Submitted by Assigned_Reviewer_4
Q1: Comments to author(s). First provide a summary of the paper, and then address the following criteria: Quality, clarity, originality and significance. (For detailed reviewing guidelines, see http://nips.cc/PaperInformation/ReviewerInstructions)
This paper addresses the classical problem of unsupervised learning of latent topic model, with an extra variable called response, which can be a score. The main issue is that the topic model (and the embeddings deduced from it) may not help in learning this extra variable, as the response can be induced by phenomena that are orthogonal to the topics. The goal of the socalled supervised topic model learning is to drive the topic learning into a direction which makes it useful w.r.t. the prediction of this extra variable (by a regression).

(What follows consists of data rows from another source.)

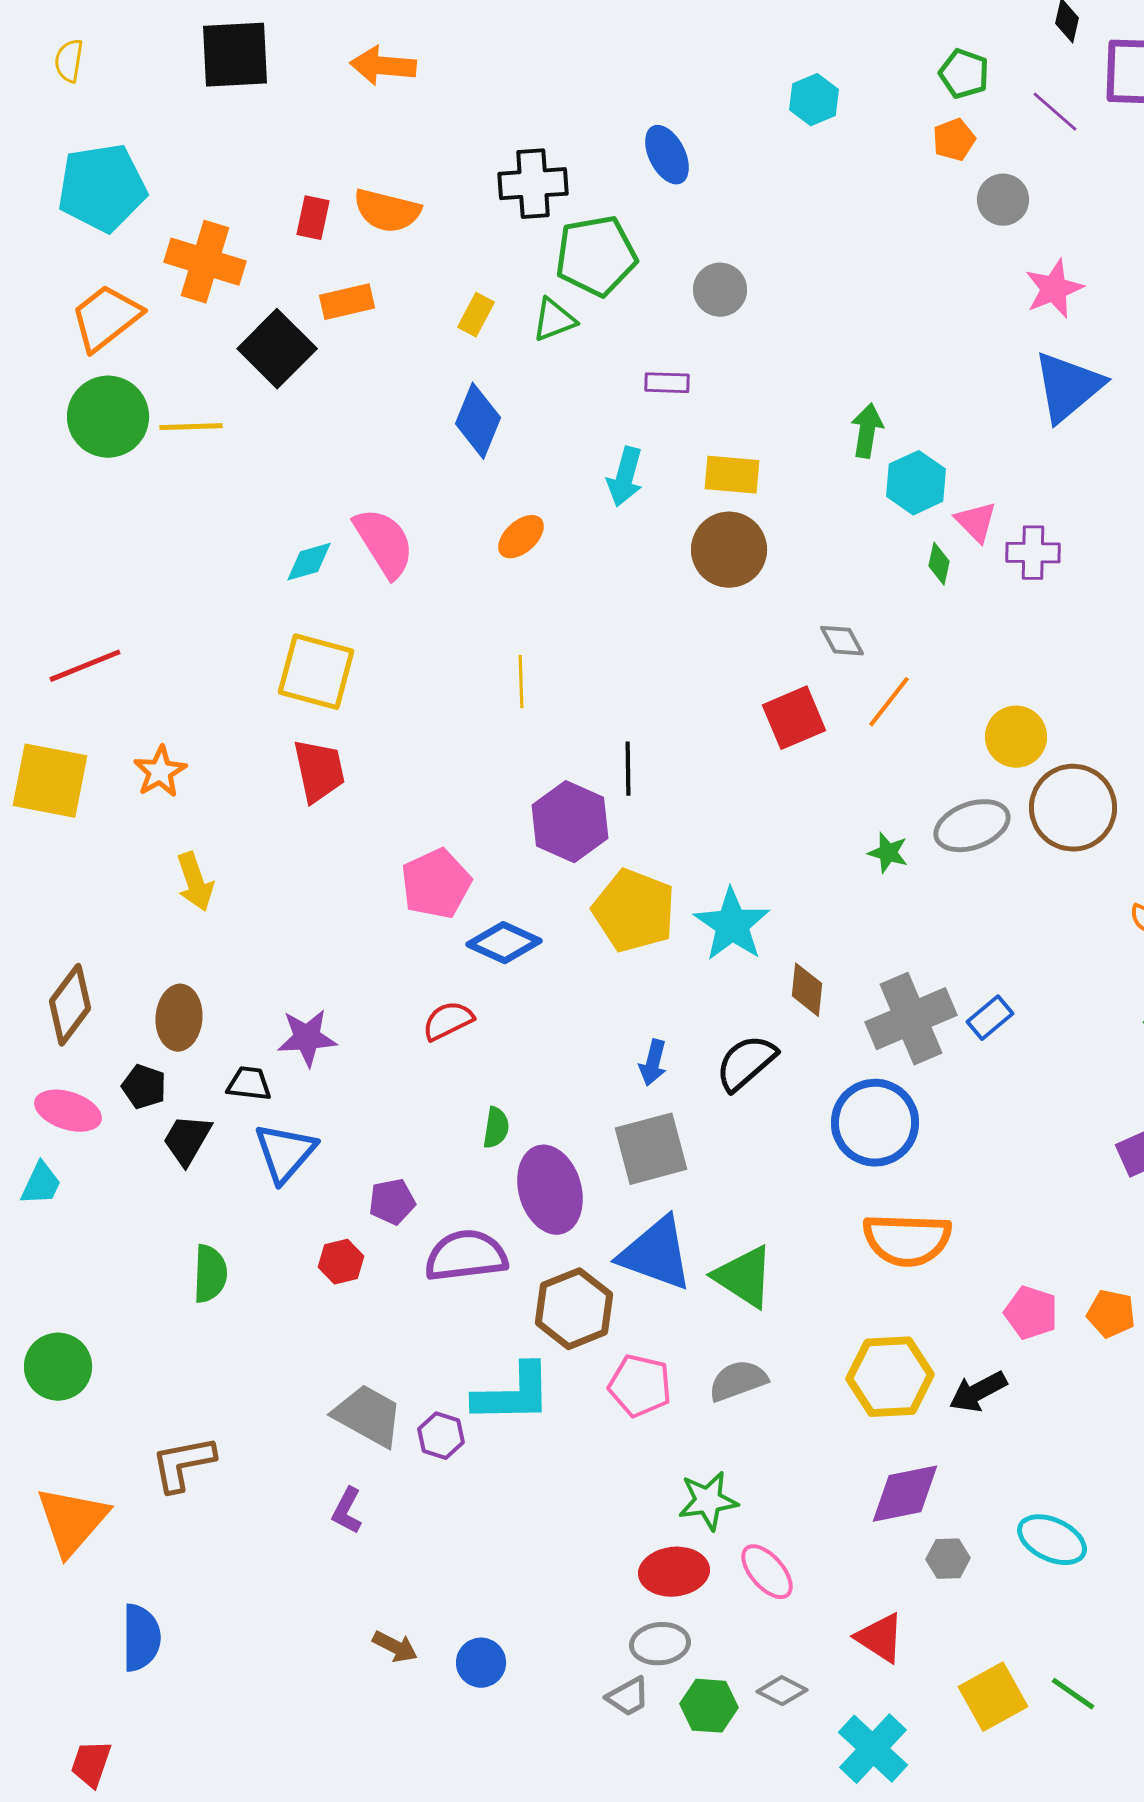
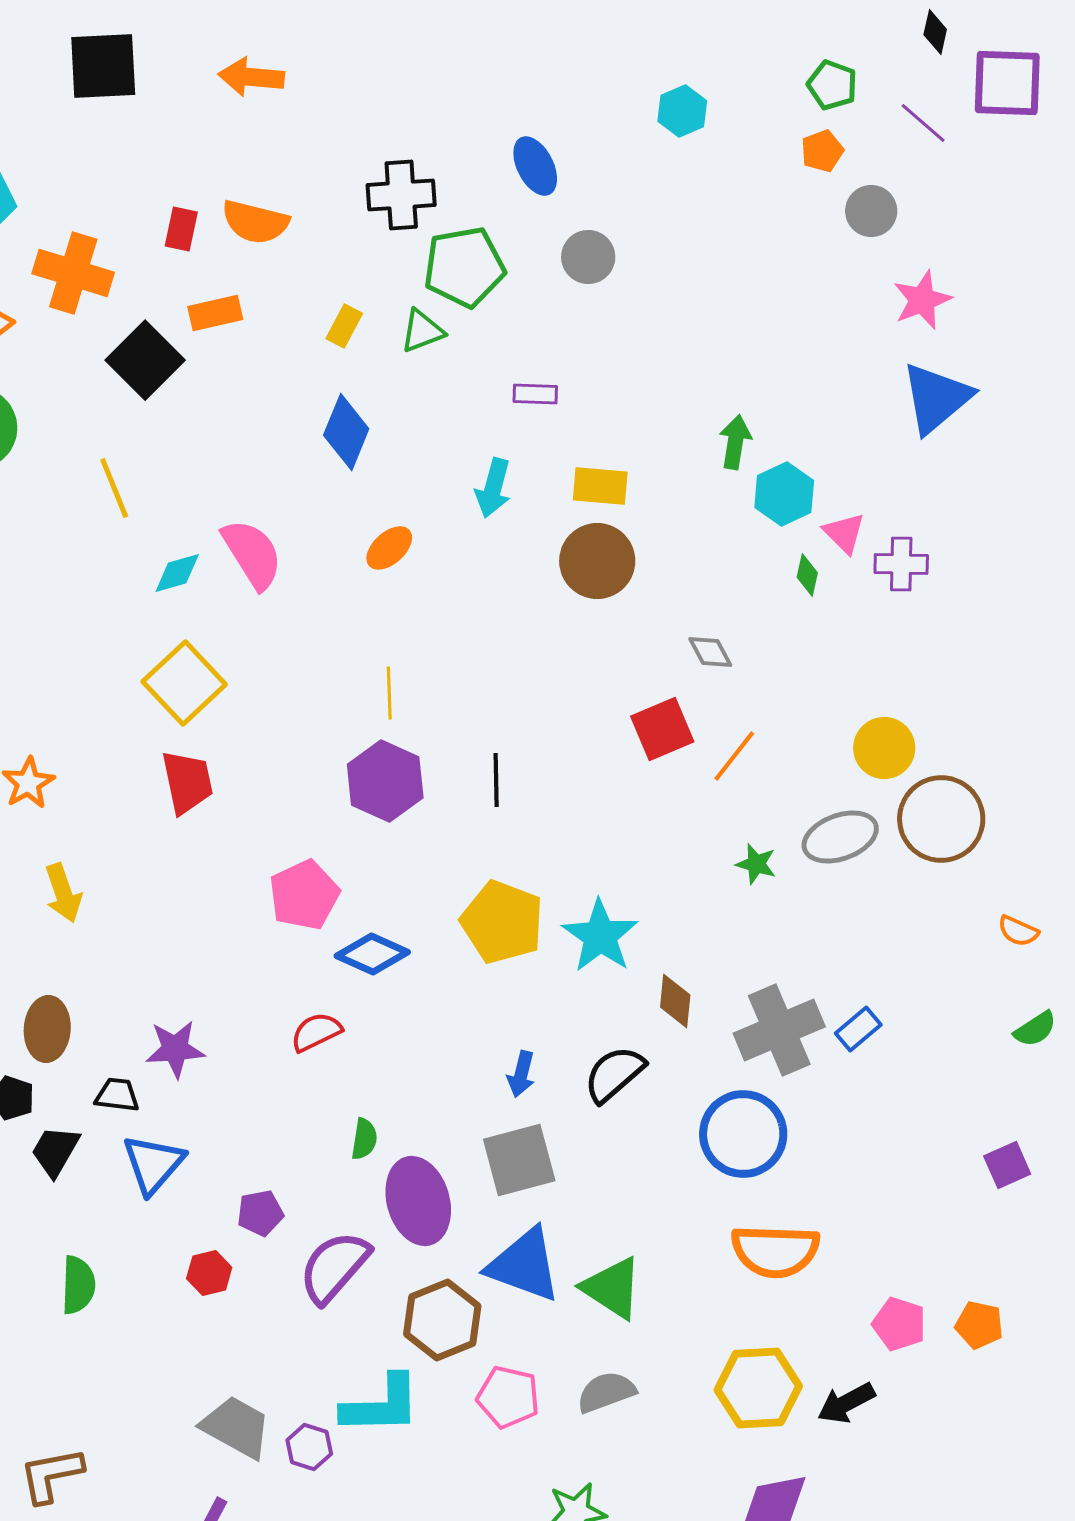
gray circle: (720, 290) -> (588, 257), moved
yellow line: (191, 427) -> (114, 488), moved, turned 70
yellow square: (316, 672) -> (184, 683), turned 32
orange line: (889, 702) -> (734, 756), moved
purple hexagon: (570, 822) -> (385, 781), moved
purple semicircle: (466, 1256) -> (334, 1267), turned -42

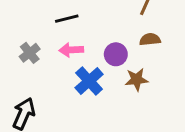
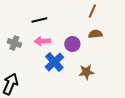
gray cross: (30, 53) -> (14, 43), turned -32
brown star: (137, 80) -> (86, 72), moved

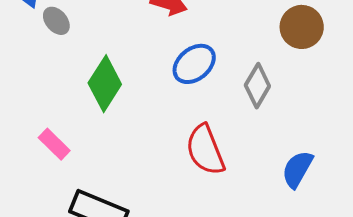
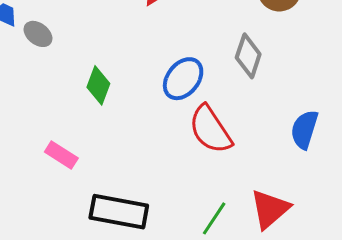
blue ellipse: (194, 64) -> (183, 79), moved
green diamond: (105, 84) -> (98, 85), size x0.7

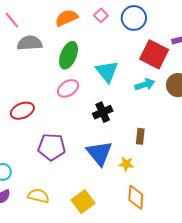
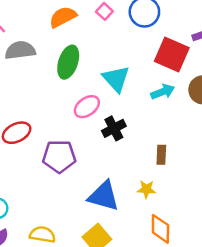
pink ellipse: (68, 88) -> (87, 107), moved
purple pentagon: (52, 147) -> (59, 156), moved
blue triangle: (99, 153) -> (104, 196), moved, turned -32

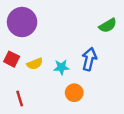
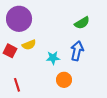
green semicircle: (108, 25) -> (82, 23), moved
yellow semicircle: (35, 64) -> (29, 45), moved

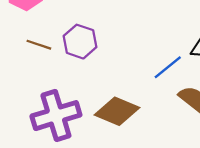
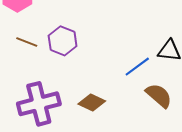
brown diamond: (117, 111) -> (92, 103), size x0.7

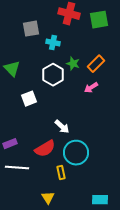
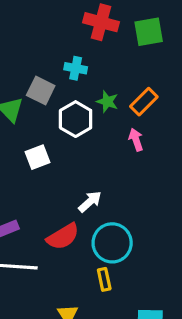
gray square: (31, 29) -> (41, 90), moved, turned 36
pink arrow: (91, 88) -> (136, 140), turned 104
white arrow: (62, 127) -> (90, 202), turned -84
yellow rectangle: (61, 173) -> (104, 279), moved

The basic model considered is the Latent Dirichlet allocation (LDA) model. The parameters of such a model can be estimated with MaxLikelihood, sampling, or recently spectral methods (methods of moments). The spectral method is based on the consistent estimate of a finite number of observable statistical moments, from which it is possible to recover the parameters thanks to simple linear algebra operations (in the original paper) or more complex ones (like tensor decomposition).
Starting from previous work done on spectral learning of LDA, the paper shows how the same method can be used to learn the response variable, by adding an extra family of observable moments, and by showing how it is possible to recover the parameters of the regression via tensor decomposition.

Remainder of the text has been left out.